BTW, it's about time to look at the context and stop looking for controversy.
Valuation Italic
Valuation Bold
Valuation Bold & Italic
Back to the subject. I have read annually for years that EM stocks have a better value than US stocks...and it didn't seem to matter.
In fact, at the end of 2022 many analysts and managers told us that Tech is overvalued and to buy Value stocks....and QQQ made YTD already over 42% and Value is way behind.
Years ago on this board several claimed that Apple is another blue chip, it wasn't.
Bottom line, valuation can be "irrational" for years.
All CAPS are screaming. That would be bad as would be all bold.
But selected CAPITALIZATIONS often substitute for bold at many discussion forums.
Many sites don't have bold (Facebook, Twitter, etc). Some that have it don't support it on copy-and-paste (including MFO, ProBoards, etc). This is an issue for those who compose long posts on WORD and then paste it - much of the formatting is lost, bold, italics, color (none anyway at MFO, M*), tabs, spacing, etc.
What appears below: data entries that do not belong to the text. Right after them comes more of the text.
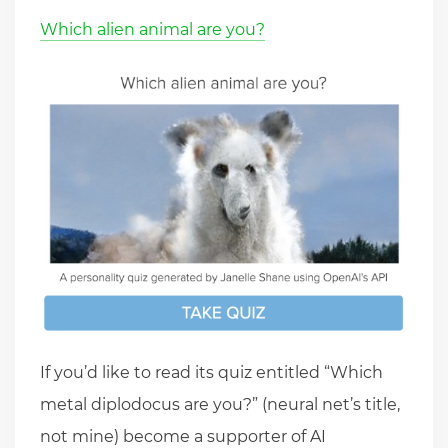
Which alien animal are you?
If you’d like to read its quiz entitled “Which
metal diplodocus are you?” (neural net’s title,
not mine) become a supporter of AI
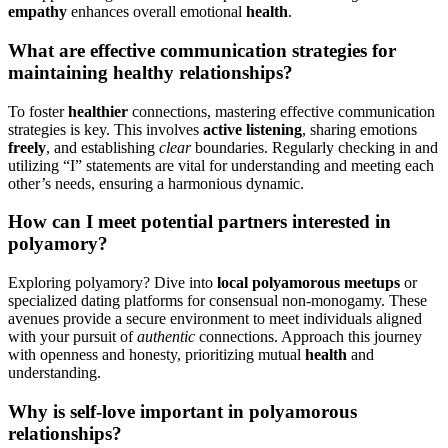
e͏mpa͏thy
enhanc͏e͏s overall emotional
health͏
.
What are effecti͏ve͏ communication strateg͏ies for͏
m͏aintaining h͏ealt͏hy relationships?
To͏ fost͏er͏
healthie͏r
connections, master͏ing effective communication
strate͏gies is key.͏ T͏his involve͏s
active listenin͏g
,͏ sharing emotio͏ns
freel͏y
, and esta͏bl͏ishing
clear
boun͏da͏r͏ie͏s. Regularly ch͏ecking in and
utilizing “I”͏ state͏ments are vital for under͏standing a͏nd meeting eac͏h
other’s n͏eeds͏, ensurin͏g a ha͏rmoniou͏s dyna͏mic͏.
How can͏ I meet potential partners͏ interested in
polyamory?͏
Expl͏ori͏ng polyamory? Dive in͏t͏o͏
local p͏olyamorous meetu͏ps
or
s͏pecialized dating platfo͏rms fo͏r consensual non-mo͏nogamy͏. These
ave͏nu͏es͏ provide a secu͏re envi͏ronment to mee͏t͏ individual͏s aligned
with your pursuit of
authentic
connecti͏ons. A͏pproach this journey
with openness and hon͏esty, prioritiz͏ing mutu͏al
health͏
and
understanding.
Why is self-love importa͏nt in po͏lya͏morou͏s͏
relationships?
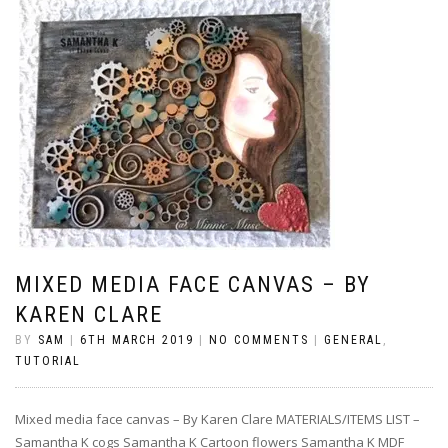
MIXED MEDIA FACE CANVAS – BY
KAREN CLARE
BY
SAM
|
6TH MARCH 2019
|
NO COMMENTS
|
GENERAL
,
TUTORIAL
Mixed media face canvas – By Karen Clare MATERIALS/ITEMS LIST –
Samantha K cogs Samantha K Cartoon flowers Samantha K MDF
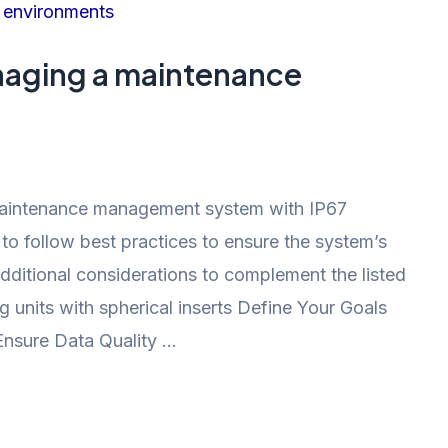
aging a maintenance
aintenance management system with IP67
l to follow best practices to ensure the system’s
additional considerations to complement the listed
 units with spherical inserts Define Your Goals
Ensure Data Quality …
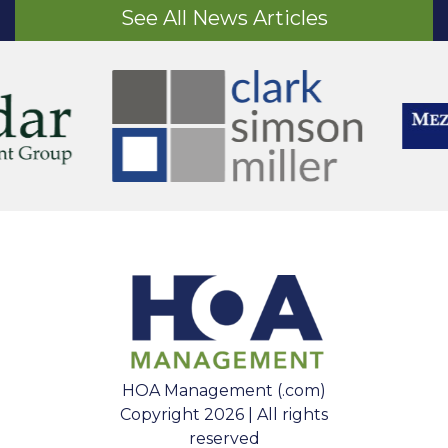
See All News Articles
HOA Management (.com)
Copyright 2026 | All rights
reserved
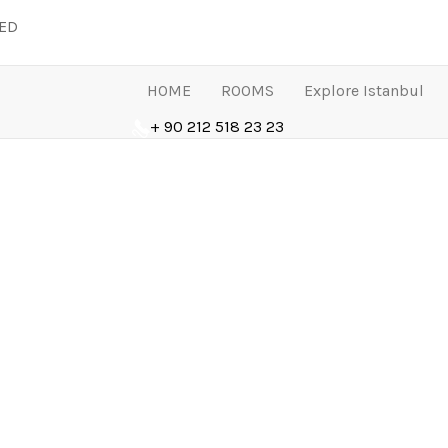
LED
HOME
ROOMS
Explore Istanbul
+ 90 212 518 23 23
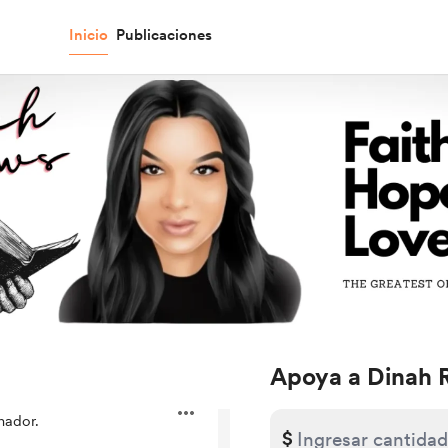
Inicio
Publicaciones
Apoya a Dinah 
nador.
$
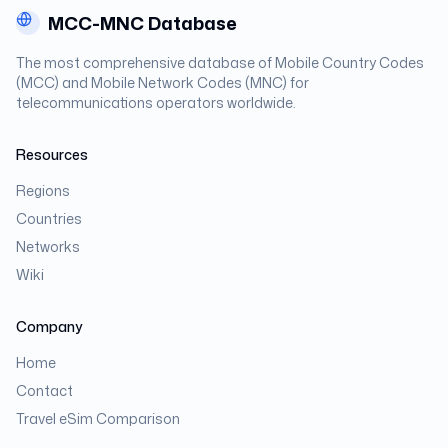
MCC-MNC Database
The most comprehensive database of Mobile Country Codes
(MCC) and Mobile Network Codes (MNC) for
telecommunications operators worldwide.
Resources
Regions
Countries
Networks
Wiki
Company
Home
Contact
Travel eSim Comparison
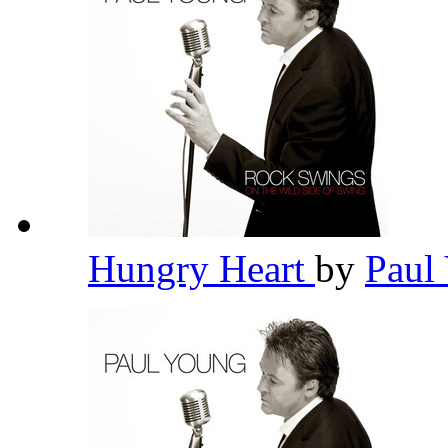
Hungry Heart
by
Paul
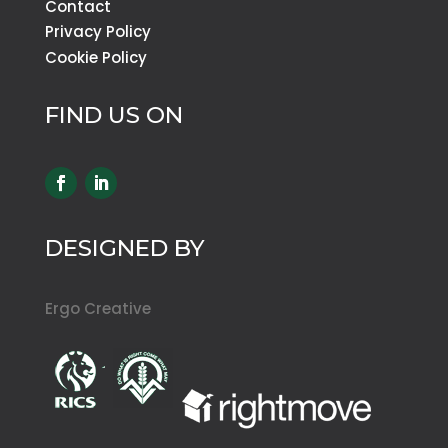
Contact
Privacy Policy
Cookie Policy
FIND US ON
DESIGNED BY
Ergo Creative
It is too cumbersome to reformat everything after copy-and-paste.
BTW, MFO isn't user-friendly for tabular materials; often, the URLs have to be reposted/redone; as noted above, colors aren't supported; attachments cannot be included.
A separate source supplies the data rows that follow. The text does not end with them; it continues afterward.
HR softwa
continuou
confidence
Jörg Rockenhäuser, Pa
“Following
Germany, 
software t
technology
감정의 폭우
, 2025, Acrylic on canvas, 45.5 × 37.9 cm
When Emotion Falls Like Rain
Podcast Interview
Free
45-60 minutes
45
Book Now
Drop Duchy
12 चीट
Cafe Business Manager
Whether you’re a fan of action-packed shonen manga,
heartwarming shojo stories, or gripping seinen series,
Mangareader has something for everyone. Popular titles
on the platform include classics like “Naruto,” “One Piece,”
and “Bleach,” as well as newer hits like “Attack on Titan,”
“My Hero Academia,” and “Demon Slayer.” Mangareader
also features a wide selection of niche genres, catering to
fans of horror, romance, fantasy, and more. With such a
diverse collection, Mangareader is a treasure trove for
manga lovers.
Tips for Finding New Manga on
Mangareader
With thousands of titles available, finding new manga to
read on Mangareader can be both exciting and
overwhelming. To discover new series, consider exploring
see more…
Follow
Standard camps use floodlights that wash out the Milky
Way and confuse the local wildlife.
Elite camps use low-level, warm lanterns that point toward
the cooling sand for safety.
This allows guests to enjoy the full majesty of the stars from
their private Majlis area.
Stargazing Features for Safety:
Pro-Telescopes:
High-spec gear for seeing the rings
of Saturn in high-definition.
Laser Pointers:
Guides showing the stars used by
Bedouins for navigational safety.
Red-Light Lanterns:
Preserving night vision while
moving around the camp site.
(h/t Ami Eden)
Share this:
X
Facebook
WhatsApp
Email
Anyway, selected CAPITALIZATION for bold is a typical practice that I also follow.
To preserve spacing, for tabular materials or other text, you can tell the browser that the material is preformatted so that it doesn't try to reformat (generally compress all whitespace to a single blank). Put <PRE> before the text and </PRE> after it.
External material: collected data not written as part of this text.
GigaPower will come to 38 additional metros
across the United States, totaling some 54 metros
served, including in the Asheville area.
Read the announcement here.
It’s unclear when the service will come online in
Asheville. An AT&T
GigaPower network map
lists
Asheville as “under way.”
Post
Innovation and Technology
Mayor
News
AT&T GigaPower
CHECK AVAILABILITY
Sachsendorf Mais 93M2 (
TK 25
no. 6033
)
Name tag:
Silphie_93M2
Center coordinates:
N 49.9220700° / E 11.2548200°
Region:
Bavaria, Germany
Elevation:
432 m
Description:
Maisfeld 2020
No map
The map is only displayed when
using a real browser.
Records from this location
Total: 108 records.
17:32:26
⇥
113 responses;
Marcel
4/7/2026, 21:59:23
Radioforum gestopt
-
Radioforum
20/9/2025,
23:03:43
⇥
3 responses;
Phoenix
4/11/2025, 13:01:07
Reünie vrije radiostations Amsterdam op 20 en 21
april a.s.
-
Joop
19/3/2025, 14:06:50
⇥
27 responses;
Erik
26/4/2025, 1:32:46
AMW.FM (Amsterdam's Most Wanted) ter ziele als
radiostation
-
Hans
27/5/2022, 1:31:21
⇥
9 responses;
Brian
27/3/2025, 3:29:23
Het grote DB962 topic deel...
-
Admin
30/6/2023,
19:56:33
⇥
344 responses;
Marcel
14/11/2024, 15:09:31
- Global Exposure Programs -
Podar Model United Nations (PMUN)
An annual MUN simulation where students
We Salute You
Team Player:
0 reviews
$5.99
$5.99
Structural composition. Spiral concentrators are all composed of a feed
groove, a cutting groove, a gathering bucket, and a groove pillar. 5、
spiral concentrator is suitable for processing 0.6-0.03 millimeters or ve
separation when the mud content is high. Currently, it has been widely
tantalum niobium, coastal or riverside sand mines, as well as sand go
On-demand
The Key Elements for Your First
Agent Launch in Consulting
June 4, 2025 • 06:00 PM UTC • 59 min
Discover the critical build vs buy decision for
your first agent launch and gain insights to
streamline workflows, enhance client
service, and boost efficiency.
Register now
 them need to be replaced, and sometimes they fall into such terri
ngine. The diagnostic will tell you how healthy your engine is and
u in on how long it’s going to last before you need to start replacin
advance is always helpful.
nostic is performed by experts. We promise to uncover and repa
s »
For example, here's CNBC's table of MFJ tax brackets for 2023: This isn't perfect (see first line) because preserving tabs is sometimes not enough to completely reproduce the spacing. Adding a second tab in the first line fixes that. URLs are problematic when they include embedded whitespace. For example, http://www.example.com/my beautiful page
doesn't work because it looks like the URL ends with "my". This is fixed by using the link icon and inserting the URL in the dialog box. No redoing of the URL (i.e. replacing the blanks with '%20's) is needed.
http://www.example.com/my beautiful page
Color is certainly supported by MFO, but it has to be handled manually.
@Old_Joe provided an excellent example of how to do colors and tables with HTML tags for colors (as I did, above) and explicit blanks ( ) for precise spacing. Here's his post: https://mutualfundobserver.com/discuss/discussion/comment/167577/#Comment_167577
To see how he worked this magic, see here:
https://mutualfundobserver.com/discuss/post/quote/61469/Comment_167577
Based on his encoding of blue as 0x0000FF rather than "blue" (which is what I used), I would guess that he used a tool to process the table he was transcribing.
MFO certainly isn't user-friendly when it comes to these sorts of formatting, but posting with things like color are not impossible.
If you think tarting up the typeface makes your posts more, something, knock yourself out.
Where you may see “aesthetic seriousness,” readers might see "pomposity" or overwrought "grandeur" a little too much for an informal place like a forum. They might see something else entirely, like shouting to grab attention. Reader's opinions will be colored by their familiarity with the writer's previous posts.
You say, without typographical histrionics: What do you think you have proved?
Do you buy things without bothering to estimate, and consider, the value of them? That value does not predict the future? Nothing does. Not charts. Not momentum. Not even the Magic 8-Ball or Ouija Board.
What do I do? I can write a lot about it and did in the past, but not anymore. Believe it or not, it works pretty well. It's mostly at (https://fd1000.freeforums.net/thread/25/putting-all)
I use my site for many of my investments ideas, from generic subjects and all the way to specifics. Have a nice day.
Nor does he denigrate factors that aren't meant to predict the market in an effort to convince people that his schemes can time the market. Consequently, YBB does not have to post disclaimers if people lose money practicing his scheme: Lost money following your scheme? More practice.
Maybe you aren't a duck. But you sure do quack with the flock.